Adrenergic agonists increase tremor size. The effect has been attributed to changes in the contractile properties of muscle rather than changes in the neural control system (Marsden et al. 1967). Here we use an isometric method of recording tremor to show that an adrenergic drug reduces stability and that this is associated with a clear change in the contractile characteristics of the muscle. Also, stability appears to correlate directly with the plasma potassium concentration.

With local ethical approval and informed written consent of the subjects we recorded tremor in an isometric force maintenance task. Seven subjects used the left first dorsal interosseus muscle to maintain a static force equal to 20 % of the maximal voluntary force. Tremor was recorded under control conditions and following infusion of the Beta₂ agonist drug, Terbutaline (Bricanyl¿) at 8 µg kg^-1 h^-1 by a cannula inserted into the left ante-cubital vein for a period of 45 minutes. A cannula was inserted in to the right ante-cubital fossa for venous blood sampling. The subject relaxed for a period of 45 minutes during which three control measurements of tremor were made and venous blood samples were taken. Blood samples were processed and stored at -80 °C and were subsequently analysed for plasma K⁺ (indirect ion specific electrode). In these experiments there were a number of infusions of different drugs and placebos with each subject being infused on 5 occasions. The subject was blind to the agent being infused.
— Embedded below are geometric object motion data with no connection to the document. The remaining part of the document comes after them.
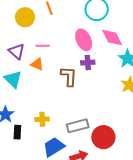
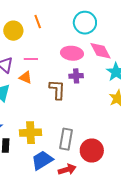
pink ellipse: (84, 40) -> (72, 53), turned -60
yellow cross: (42, 119) -> (31, 133), size x1.5
gray rectangle: (78, 126) -> (66, 139), turned -65

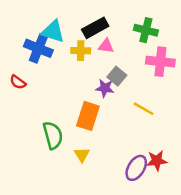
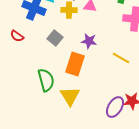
gray square: (117, 76) -> (55, 38), moved
yellow triangle: (82, 155) -> (70, 96), size x1.5

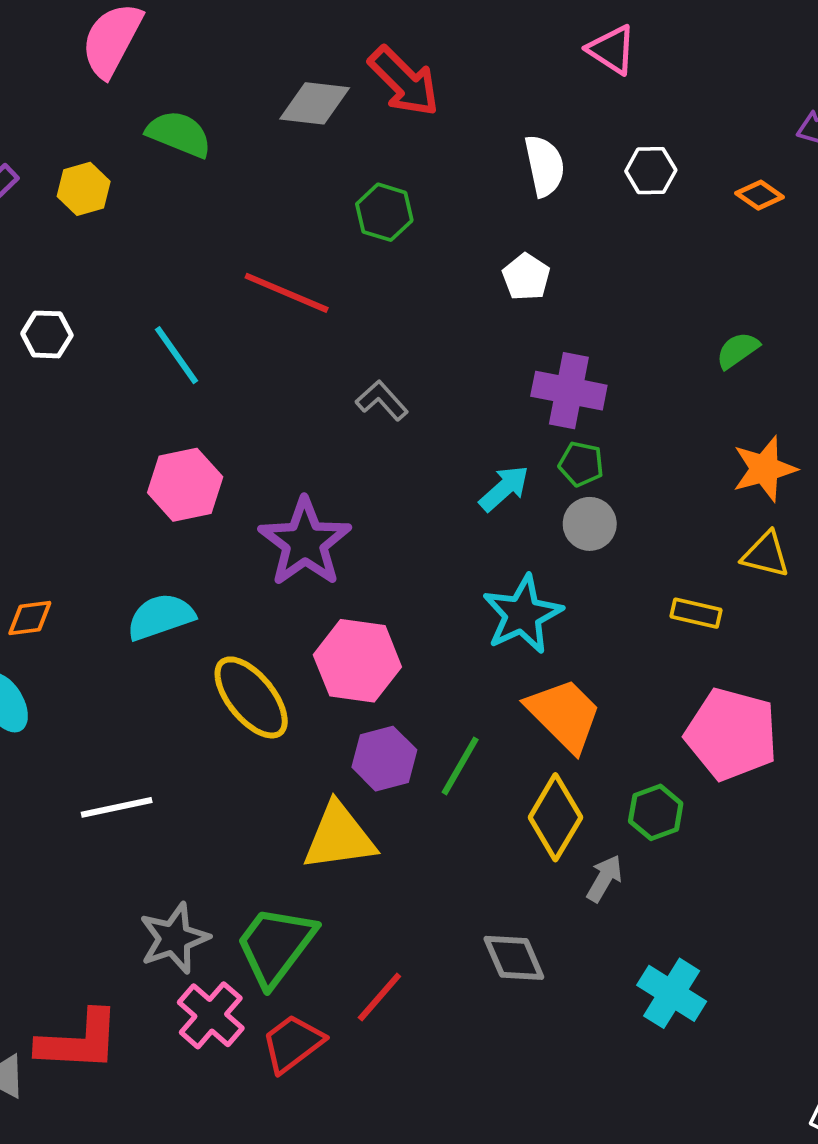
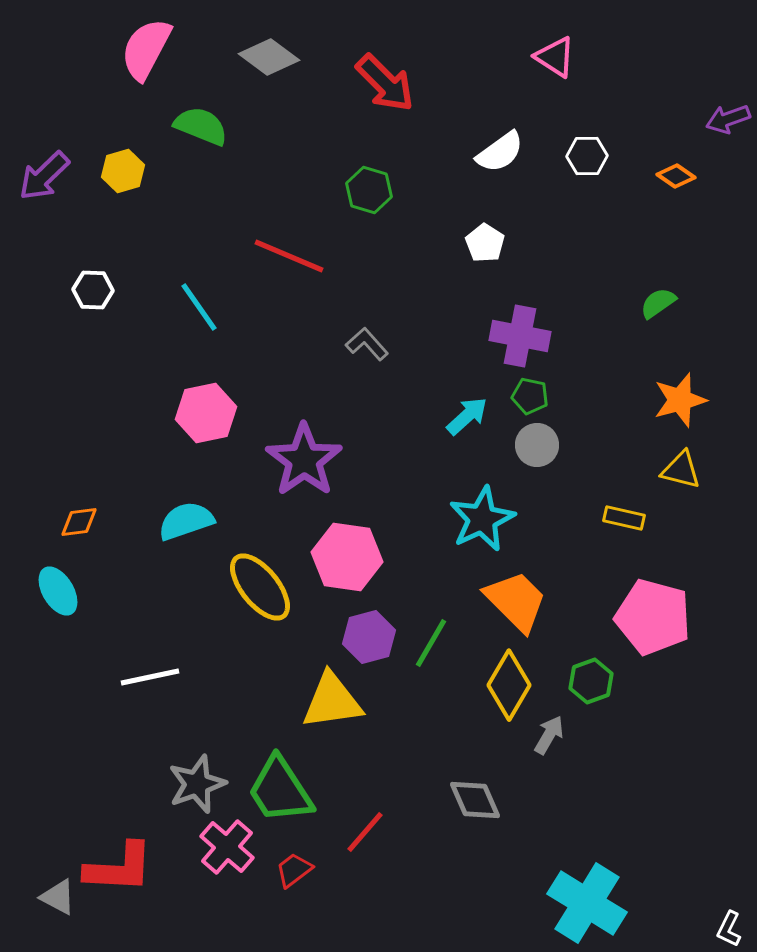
gray diamond: (315, 103) -> (269, 57), moved, turned 30
white semicircle: (544, 166) -> (500, 152), turned 66
green trapezoid: (276, 946) -> (280, 790), turned -70
cyan cross: (672, 993) -> (587, 903), moved, size x1.4
red trapezoid: (293, 1043) -> (294, 870), size x0.7

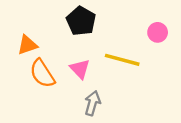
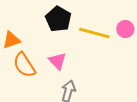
yellow line: (122, 60) -> (94, 33), moved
Figure 1 shows the relationship between tremor size and plasma concentration of K⁺ as a percentage of the initial control value (C1). Tremor was measured as the RMS amplitude of the force signal, bandpass filtered between 6-25 Hz. The abscissa shows values at 15 minute intervals. The terbutaline infusion started after C3 and continued for 45 minutes. Data points are mean values ± S.E.M. Repeated measures analysis showed that Terbutaline infusion produced a significant decrease in postural stability (P < 0.05). Tremor size and plasma K⁺ vary reciprocally. This result is similar to that of Fowler and Lipworth (2001) who suggested that tremor measurement or plasma K⁺ could equivalently be used as a surrogate for the pharmokinetic profile of inhaled salbutamol.

In conclusion terbutaline increases tremor size and concomitantly produces a fall in serum potassium concentration. Our experiments also show that the terbutaline affects the high frequency components of the tremor representing fluctuations in the contractile performance of the muscle.